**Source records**

::::::::

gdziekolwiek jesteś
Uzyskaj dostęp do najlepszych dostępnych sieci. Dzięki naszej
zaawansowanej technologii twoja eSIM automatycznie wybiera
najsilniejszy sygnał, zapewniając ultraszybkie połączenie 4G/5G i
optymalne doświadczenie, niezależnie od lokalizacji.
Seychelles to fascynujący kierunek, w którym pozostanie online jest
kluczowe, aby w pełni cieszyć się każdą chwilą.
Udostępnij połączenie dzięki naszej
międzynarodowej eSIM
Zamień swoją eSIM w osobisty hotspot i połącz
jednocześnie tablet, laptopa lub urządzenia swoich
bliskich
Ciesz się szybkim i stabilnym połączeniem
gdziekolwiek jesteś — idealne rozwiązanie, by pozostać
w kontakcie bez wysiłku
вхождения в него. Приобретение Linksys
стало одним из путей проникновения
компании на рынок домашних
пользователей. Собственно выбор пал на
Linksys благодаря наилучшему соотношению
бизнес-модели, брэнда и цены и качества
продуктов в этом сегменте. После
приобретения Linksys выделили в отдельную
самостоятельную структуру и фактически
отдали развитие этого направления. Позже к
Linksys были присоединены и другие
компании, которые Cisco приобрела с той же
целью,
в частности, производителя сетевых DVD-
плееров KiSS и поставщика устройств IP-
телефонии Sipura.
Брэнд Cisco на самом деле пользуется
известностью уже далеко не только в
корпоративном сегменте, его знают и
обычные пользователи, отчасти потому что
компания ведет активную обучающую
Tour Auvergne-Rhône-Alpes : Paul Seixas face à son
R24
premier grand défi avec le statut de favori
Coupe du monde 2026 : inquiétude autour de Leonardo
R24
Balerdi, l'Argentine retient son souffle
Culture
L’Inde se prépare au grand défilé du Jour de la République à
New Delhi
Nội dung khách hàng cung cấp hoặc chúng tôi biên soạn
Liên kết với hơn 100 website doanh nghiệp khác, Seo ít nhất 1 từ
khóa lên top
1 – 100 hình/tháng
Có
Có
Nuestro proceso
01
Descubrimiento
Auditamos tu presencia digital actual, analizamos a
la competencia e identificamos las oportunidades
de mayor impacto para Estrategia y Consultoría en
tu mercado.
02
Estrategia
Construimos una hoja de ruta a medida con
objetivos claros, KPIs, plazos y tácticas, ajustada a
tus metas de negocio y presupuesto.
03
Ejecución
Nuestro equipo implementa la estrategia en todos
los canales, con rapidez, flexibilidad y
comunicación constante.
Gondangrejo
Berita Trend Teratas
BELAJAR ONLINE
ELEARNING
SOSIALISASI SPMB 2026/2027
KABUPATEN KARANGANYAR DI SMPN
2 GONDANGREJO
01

::::::::

**Task item**
All that is wanted is the line with "Construimos una hoja de ruta a medida con" and every later line in the entries, reproduced exactly.

**Answer to this problem**
Construimos una hoja de ruta a medida con
objetivos claros, KPIs, plazos y tácticas, ajustada a
tus metas de negocio y presupuesto.
03
Ejecución
Nuestro equipo implementa la estrategia en todos
los canales, con rapidez, flexibilidad y
comunicación constante.
Gondangrejo
Berita Trend Teratas
BELAJAR ONLINE
ELEARNING
SOSIALISASI SPMB 2026/2027
KABUPATEN KARANGANYAR DI SMPN
2 GONDANGREJO
01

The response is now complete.